Thinking - The Invention Engine

These last few weeks have found me often running the same question through the invention engine to see if I can contribute in some way to getting the power requirements of an aquaponics system down low enough that it becomes viable to run from a solar panel, or at least to try to make it cost as little atmospheric carbon as possible.

I just keep running the same question through the invention engine with the new parameters. ie "NOT all the stuff that's been thought of before".

I remember reading about some design software that made TV antennae that I think were built into the TVs and were created using a printed circuit board that had a zillion lines that related to harmonics of the frequencies (or something - it may have been a dream - and if so, I just had an idea) But the result was you couldn't patent the design, or rather there was no point, because there were a zillion combinations of lines that would work just as well or better than the first one the design software would spit out.

All the opposition would have to do is run similar software with an additional "NOT that one those other people made" bit of code and they would have a brand new invention that worked just as well but was very different.

The people who made the software would use it to solve problems (like the travelling sales[person] problem for people.

The travelling salesman problem has been around for a long time, and there are a lot of different approaches to solving it. This made me very aware of the "NOT that one approach".

Often I'll come up with a solution, just for a plumbing problem or something, and run the problem again with the "NOT that last solution" added into the thinking process, just in case there is another option.

So far, every single time I've tried it, there has always been more than one solution to even complicated ideas and inventions.

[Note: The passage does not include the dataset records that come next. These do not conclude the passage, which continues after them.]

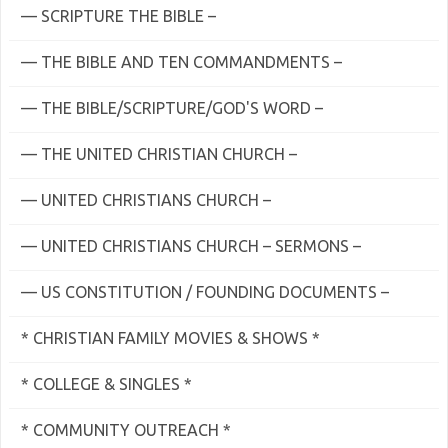
— SCRIPTURE THE BIBLE –
— THE BIBLE AND TEN COMMANDMENTS –
— THE BIBLE/SCRIPTURE/GOD'S WORD –
— THE UNITED CHRISTIAN CHURCH –
— UNITED CHRISTIANS CHURCH –
— UNITED CHRISTIANS CHURCH – SERMONS –
— US CONSTITUTION / FOUNDING DOCUMENTS –
* CHRISTIAN FAMILY MOVIES & SHOWS *
* COLLEGE & SINGLES *
* COMMUNITY OUTREACH *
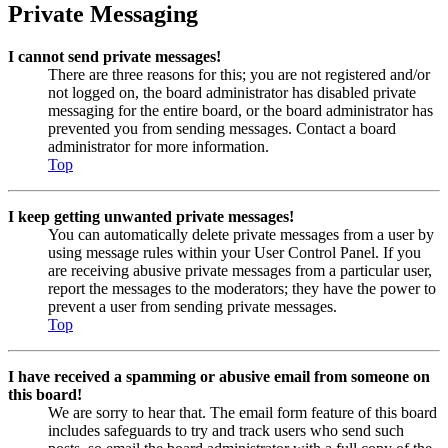
Private Messaging
I cannot send private messages!
There are three reasons for this; you are not registered and/or
not logged on, the board administrator has disabled private
messaging for the entire board, or the board administrator has
prevented you from sending messages. Contact a board
administrator for more information.
Top
I keep getting unwanted private messages!
You can automatically delete private messages from a user by
using message rules within your User Control Panel. If you
are receiving abusive private messages from a particular user,
report the messages to the moderators; they have the power to
prevent a user from sending private messages.
Top
I have received a spamming or abusive email from someone on
this board!
We are sorry to hear that. The email form feature of this board
includes safeguards to try and track users who send such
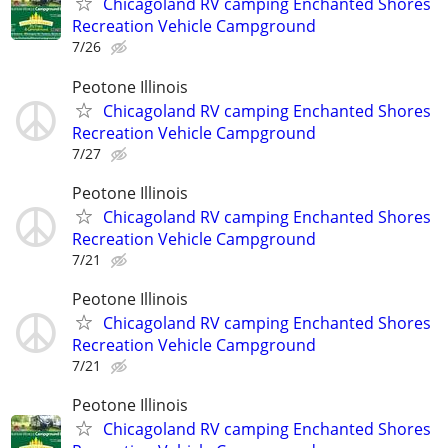
Chicagoland RV camping Enchanted Shores
Recreation Vehicle Campground
7/26
Peotone Illinois
Chicagoland RV camping Enchanted Shores
Recreation Vehicle Campground
7/27
Peotone Illinois
Chicagoland RV camping Enchanted Shores
Recreation Vehicle Campground
7/21
Peotone Illinois
Chicagoland RV camping Enchanted Shores
Recreation Vehicle Campground
7/21
Peotone Illinois
Chicagoland RV camping Enchanted Shores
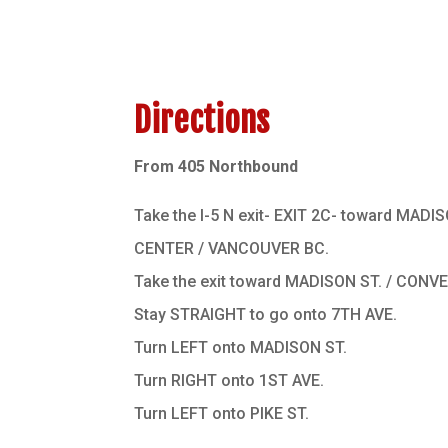
Directions
From 405 Northbound
Take the I-5 N exit- EXIT 2C- toward MAD
CENTER / VANCOUVER BC.
Take the exit toward MADISON ST. / CON
Stay STRAIGHT to go onto 7TH AVE.
Turn LEFT onto MADISON ST.
Turn RIGHT onto 1ST AVE.
Turn LEFT onto PIKE ST.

It makes me want to put the invention engine through itself with the "NOT that one clause" added.

That should be it's final test. The downside being that I might have to start testing again from scratch.



120 Things in 20 years is now a place where I'm thinking you may soon see me get stuck in an endless loop of testing the invention engine process by re-inventing the invention engine with the invention engine, then re-inventing that with the new invention engine. Forever.